The transposition can be done with an explode (more details about transposing a data frame here):
from pyspark.sql import functions as F
kvs = F.explode(F.array([
F.struct(F.lit(c).alias('key'), F.columm(c).alias('value')) for c in ['CustomerValue1', 'CustomerValue2']
])).alias('kvs')
dft1 = (df1.select(['CustomerID', kvs])
.select('CustomerID', F.column('kvs.name').alias('column_name'), F.column('kvs.value').alias('column_value'))
)
dft2 = (df2.select(['CustomerID', kvs])
.select('CustomerID', F.column('kvs.name').alias('column_name'), F.column('kvs.value').alias('column_value'))
)
where dft1
and dft2
denote the transposed data frames. Once you transposed them, you can join them on the column names:
dft2 = (dft2.withColumnRenamed('CustomerID', 'CustomerID2')
.withColumnRenamed('column_value', 'column_value2')
)
cosine = (dft1.join(dft2, dft1.column_name = dft2.column_name)

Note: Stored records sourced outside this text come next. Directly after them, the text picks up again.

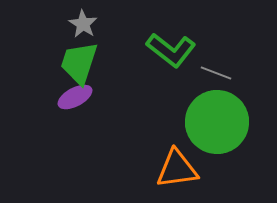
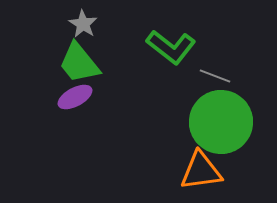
green L-shape: moved 3 px up
green trapezoid: rotated 57 degrees counterclockwise
gray line: moved 1 px left, 3 px down
green circle: moved 4 px right
orange triangle: moved 24 px right, 2 px down
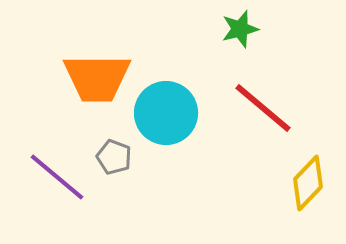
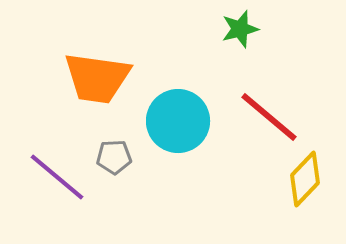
orange trapezoid: rotated 8 degrees clockwise
red line: moved 6 px right, 9 px down
cyan circle: moved 12 px right, 8 px down
gray pentagon: rotated 24 degrees counterclockwise
yellow diamond: moved 3 px left, 4 px up
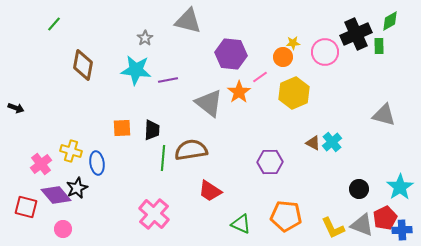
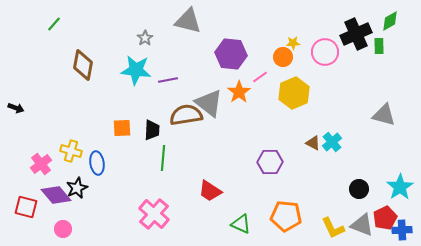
brown semicircle at (191, 150): moved 5 px left, 35 px up
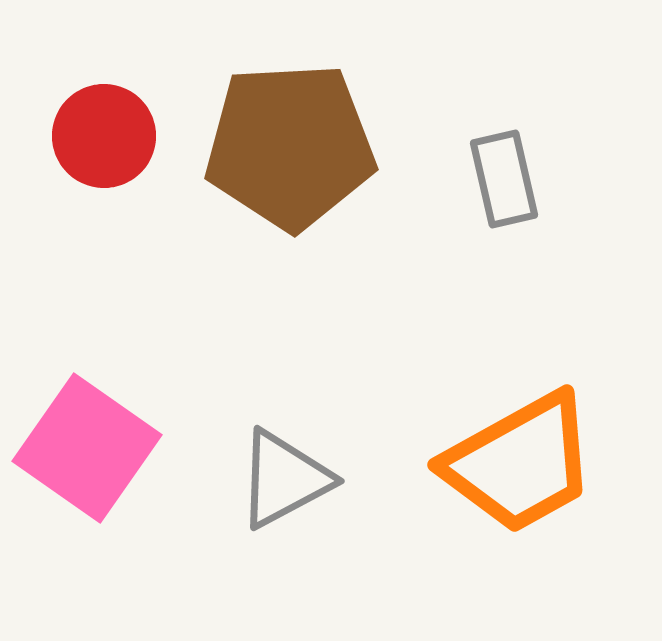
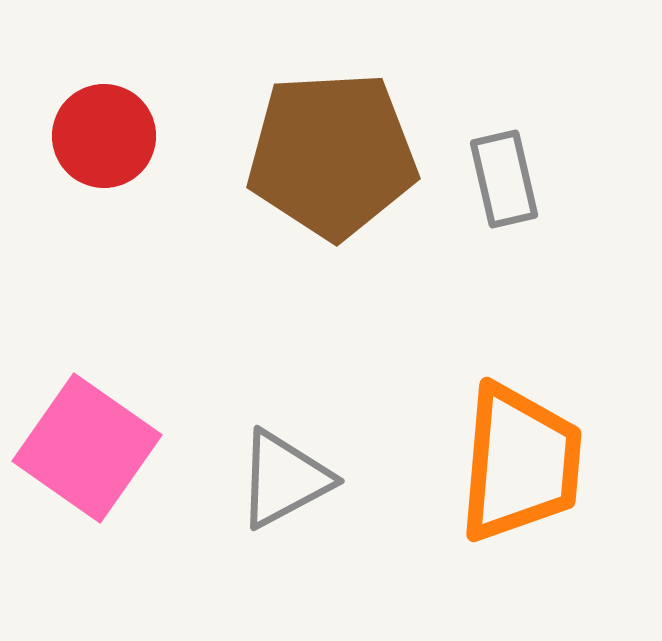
brown pentagon: moved 42 px right, 9 px down
orange trapezoid: rotated 56 degrees counterclockwise
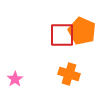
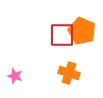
orange cross: moved 1 px up
pink star: moved 3 px up; rotated 21 degrees counterclockwise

.groupBy('CustomerID' , 'CustomerID2')
.agg(F.sum(F.column('column_value')*F.column('column_value2')).alias('cosine_similarity'))
)
Now in cosine
you have three columns: the CustomerID from the first and second data frames and the cosine similarity (provided that the values were normalized first). This has the oadvantage that you only have rows for CustomerID pairs that have a nonzero similarity (in case of zero values for some CustomerIDs). For your example:
df1:
CustomerID CustomerValue CustomerValue2
12 .17 .08
df2:
CustomerID CustomerValue CustomerValue
15 .17 .14
16 .40 .43
18 .86 .09
cosine:
CustomID CustomID2 cosine_similarity
12 15 .0401
12 16 .1024
12 18 .1534
Of course these are not the real cosine similarities yet, you need to normalize the values first. You can do that with a group by:
(df.groupBy('CustomerID')
.agg(F.sqrt(F.sum(F.column('column_value')*F.column('column_value'))).alias('norm'))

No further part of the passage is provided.